The charity is one of the oldest charitable institutions in the country. The precise date of its foundation is uncertain although it is likely to have been founded in late Saxon times. The first clear references to its charitable role appear in the late 13th Century with the endowment by John Devenish of the Chapel in the Broadway attached to a hospital or hospice at St John’s House, which gave support to the old and infirm, needy travellers and the poor of Winchester.
The charity was known as St John’s Hospital following the dedication of its chapel to St John the Baptist. There may at one stage have been a second chapel. Considerable rebuilding took place in the early 15th Century and it is clear from medieval records that the hospital played an important role in the life of the city. There was a fraternity of St John to which local people of substance belonged, and the Mayor of Winchester was sworn in at the hospital chapel.

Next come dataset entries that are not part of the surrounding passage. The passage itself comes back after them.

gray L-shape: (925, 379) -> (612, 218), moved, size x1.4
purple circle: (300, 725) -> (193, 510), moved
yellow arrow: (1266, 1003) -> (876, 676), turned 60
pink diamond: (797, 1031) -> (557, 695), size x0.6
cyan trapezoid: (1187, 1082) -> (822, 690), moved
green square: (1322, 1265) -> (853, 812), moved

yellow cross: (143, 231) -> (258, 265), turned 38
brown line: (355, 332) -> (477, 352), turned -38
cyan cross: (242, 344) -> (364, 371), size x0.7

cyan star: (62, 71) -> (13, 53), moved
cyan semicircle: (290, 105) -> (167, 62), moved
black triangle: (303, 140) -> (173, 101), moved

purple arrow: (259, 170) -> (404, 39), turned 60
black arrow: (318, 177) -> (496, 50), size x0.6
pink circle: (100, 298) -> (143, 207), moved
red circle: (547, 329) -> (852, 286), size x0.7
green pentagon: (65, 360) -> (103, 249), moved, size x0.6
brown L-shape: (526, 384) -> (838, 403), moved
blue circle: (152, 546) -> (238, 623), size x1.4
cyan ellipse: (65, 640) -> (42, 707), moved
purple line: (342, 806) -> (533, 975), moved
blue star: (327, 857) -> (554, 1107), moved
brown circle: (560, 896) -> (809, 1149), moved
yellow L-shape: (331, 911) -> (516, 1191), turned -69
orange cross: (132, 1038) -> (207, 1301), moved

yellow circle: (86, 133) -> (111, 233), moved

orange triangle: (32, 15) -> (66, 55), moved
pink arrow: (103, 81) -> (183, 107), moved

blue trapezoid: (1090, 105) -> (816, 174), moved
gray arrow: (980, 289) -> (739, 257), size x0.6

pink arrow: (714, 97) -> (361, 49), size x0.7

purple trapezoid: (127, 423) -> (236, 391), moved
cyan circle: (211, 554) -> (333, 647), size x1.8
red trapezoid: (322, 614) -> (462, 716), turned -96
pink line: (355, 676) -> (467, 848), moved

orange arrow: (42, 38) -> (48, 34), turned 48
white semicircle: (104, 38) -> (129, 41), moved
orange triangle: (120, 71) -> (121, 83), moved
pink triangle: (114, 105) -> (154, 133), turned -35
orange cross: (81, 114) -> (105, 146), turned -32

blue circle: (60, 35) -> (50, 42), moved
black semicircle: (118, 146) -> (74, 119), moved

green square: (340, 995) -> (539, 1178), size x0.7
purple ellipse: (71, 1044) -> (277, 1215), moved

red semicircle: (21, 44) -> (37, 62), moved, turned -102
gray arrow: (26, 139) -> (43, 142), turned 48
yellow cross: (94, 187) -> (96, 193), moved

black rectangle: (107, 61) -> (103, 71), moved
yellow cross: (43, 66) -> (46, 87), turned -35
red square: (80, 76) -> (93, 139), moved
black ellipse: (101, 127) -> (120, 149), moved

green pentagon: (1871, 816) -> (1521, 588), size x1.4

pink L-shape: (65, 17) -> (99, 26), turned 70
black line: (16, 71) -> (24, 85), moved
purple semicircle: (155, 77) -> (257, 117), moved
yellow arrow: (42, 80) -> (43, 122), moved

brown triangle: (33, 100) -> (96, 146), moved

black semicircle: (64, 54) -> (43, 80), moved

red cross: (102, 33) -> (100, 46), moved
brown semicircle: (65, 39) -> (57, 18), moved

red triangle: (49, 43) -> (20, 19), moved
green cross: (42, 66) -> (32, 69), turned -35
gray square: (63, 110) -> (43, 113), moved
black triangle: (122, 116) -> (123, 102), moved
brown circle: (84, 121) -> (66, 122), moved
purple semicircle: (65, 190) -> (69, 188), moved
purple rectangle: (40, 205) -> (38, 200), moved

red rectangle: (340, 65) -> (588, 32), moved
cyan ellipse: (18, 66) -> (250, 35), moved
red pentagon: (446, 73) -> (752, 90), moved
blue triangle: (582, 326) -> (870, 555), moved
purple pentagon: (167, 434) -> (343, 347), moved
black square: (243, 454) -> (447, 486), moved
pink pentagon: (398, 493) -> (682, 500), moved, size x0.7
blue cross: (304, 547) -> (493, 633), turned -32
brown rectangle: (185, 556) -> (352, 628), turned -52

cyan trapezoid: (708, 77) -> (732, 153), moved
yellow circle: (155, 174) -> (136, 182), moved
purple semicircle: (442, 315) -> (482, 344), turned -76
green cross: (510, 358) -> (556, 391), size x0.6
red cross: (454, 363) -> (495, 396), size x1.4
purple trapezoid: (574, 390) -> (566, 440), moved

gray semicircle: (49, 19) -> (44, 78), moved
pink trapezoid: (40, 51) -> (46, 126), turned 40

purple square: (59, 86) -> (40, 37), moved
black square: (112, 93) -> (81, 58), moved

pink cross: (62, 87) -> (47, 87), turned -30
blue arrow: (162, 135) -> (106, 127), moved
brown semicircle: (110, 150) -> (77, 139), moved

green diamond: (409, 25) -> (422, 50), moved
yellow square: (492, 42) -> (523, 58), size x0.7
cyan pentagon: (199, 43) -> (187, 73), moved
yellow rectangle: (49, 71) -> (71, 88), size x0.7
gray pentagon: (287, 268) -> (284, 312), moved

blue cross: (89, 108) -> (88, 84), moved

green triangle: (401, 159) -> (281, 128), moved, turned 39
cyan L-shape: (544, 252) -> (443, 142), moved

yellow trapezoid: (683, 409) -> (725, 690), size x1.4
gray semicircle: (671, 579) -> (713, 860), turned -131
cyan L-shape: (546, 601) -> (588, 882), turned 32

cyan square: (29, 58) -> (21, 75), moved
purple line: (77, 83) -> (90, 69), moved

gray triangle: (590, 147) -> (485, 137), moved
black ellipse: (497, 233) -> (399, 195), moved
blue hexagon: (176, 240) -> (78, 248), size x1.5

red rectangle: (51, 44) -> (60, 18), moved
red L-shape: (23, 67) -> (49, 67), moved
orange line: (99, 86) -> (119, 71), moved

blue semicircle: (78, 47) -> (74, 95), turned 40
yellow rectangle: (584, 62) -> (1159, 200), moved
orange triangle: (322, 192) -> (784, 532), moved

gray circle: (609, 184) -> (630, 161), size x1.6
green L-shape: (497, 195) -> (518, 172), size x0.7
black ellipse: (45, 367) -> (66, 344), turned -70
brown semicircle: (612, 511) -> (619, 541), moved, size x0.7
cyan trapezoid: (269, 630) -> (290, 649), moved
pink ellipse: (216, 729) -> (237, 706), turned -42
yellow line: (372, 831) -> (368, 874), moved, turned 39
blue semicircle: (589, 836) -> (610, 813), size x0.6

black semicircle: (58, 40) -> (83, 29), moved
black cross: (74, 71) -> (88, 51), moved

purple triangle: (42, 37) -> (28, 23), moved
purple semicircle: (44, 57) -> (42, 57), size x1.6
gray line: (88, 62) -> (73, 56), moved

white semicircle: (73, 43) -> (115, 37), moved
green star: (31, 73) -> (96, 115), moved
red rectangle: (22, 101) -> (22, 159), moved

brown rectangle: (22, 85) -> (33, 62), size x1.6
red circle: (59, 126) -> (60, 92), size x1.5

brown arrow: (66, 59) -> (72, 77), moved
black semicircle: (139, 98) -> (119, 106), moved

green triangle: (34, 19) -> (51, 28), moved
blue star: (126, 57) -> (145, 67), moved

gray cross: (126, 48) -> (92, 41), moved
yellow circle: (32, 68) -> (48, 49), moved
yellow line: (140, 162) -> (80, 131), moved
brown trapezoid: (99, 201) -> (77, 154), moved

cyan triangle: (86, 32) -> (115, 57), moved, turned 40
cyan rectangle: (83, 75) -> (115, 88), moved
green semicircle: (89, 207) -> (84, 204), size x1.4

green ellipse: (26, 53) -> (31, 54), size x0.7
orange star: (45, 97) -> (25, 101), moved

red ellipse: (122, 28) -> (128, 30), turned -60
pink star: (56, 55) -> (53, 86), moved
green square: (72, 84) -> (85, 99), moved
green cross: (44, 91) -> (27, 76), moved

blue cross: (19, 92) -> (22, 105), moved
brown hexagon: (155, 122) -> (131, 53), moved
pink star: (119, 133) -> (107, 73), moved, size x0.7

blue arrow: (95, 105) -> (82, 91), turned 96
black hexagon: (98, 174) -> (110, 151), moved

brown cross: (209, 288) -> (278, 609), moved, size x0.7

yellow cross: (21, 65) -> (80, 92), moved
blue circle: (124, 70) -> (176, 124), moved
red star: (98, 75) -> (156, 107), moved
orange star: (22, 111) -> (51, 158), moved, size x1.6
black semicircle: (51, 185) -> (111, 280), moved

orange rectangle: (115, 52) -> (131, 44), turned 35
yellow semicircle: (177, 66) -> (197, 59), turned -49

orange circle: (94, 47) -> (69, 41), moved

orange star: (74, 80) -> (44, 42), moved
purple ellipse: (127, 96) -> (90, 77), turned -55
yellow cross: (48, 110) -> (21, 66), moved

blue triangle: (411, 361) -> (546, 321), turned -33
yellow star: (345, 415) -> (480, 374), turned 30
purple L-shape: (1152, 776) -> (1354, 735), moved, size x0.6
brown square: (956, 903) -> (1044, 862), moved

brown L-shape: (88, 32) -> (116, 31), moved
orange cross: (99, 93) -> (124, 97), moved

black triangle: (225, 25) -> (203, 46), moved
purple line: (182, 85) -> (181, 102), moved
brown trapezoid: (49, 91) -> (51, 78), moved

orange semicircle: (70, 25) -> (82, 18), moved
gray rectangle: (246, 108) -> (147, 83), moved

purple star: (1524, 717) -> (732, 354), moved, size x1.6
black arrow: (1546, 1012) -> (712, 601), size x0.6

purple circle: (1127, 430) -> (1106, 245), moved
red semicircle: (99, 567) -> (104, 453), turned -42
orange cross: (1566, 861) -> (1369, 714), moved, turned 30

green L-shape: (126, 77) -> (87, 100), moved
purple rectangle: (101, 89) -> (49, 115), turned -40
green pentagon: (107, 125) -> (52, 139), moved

At the time of the Reformation, the hospital avoided suppression as a religious foundation because the legislation allowing Henry VIII to suppress the monasteries did not include foundations which could rightly be described as hospitals. The charity seems to have survived the Reformation because of a fresh endowment in the Will of Ralph Lamb in 1558. These funds were used to build the first almshouses behind St John’s House. Lamb’s portrait can be seen in our boardroom showing him dressed in ‘Spanish style’ for the marriage of Queen Mary to Philip of Spain. At this time, the hospital came under the control of the Mayor and City Corporation. This state of affairs was confirmed by Elizabeth I in her charter for the city in 1587.
During the next two centuries several further substantial legacies were left to the charity. The City Corporation, however, whilst maintaining the almshouses, increasingly used the assets of the charity for wider purposes. In 1811, a group of almshouse residents combined with the wardens of some local parishes to petition in Chancery against what was perceived to be maladministration by the City Corporation. The court finally found in their favour in 1829 and ordered the establishment of a charitable scheme, which, notwithstanding several subsequent variations, remains the basis for the organisation of the charity today.
Over the years several smaller charities have amalgamated with St John’s, most recently D. K. Murray’s Charity and Christes Hospital, the latter being part of the bequest of Peter Symonds. In 1984 the charity changed its name from St John’s Hospital and the Allied Charities to St John’s Winchester Charity. The modern charity derives much of its income from investment properties, a significant number of which formed part of past bequests.